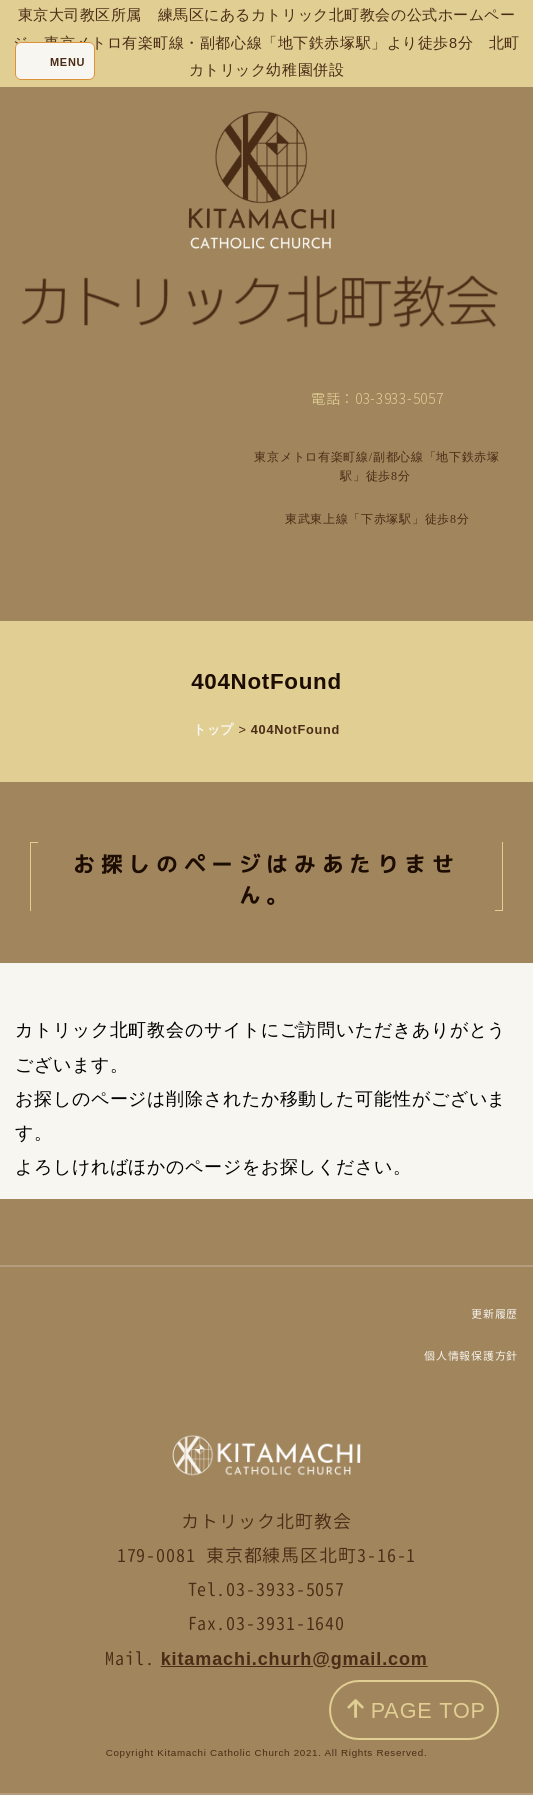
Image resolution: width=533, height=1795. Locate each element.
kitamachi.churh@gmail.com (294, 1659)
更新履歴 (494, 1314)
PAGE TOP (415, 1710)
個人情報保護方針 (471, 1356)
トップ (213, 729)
* * *
Reproduce the material in full, word for word, and omit the pictures.

Image resolution: width=533, height=1795. Locate each element.
kitamachi.churh@gmail.com (294, 1659)
更新履歴 (494, 1314)
PAGE TOP (415, 1710)
個人情報保護方針 (471, 1356)
トップ (213, 729)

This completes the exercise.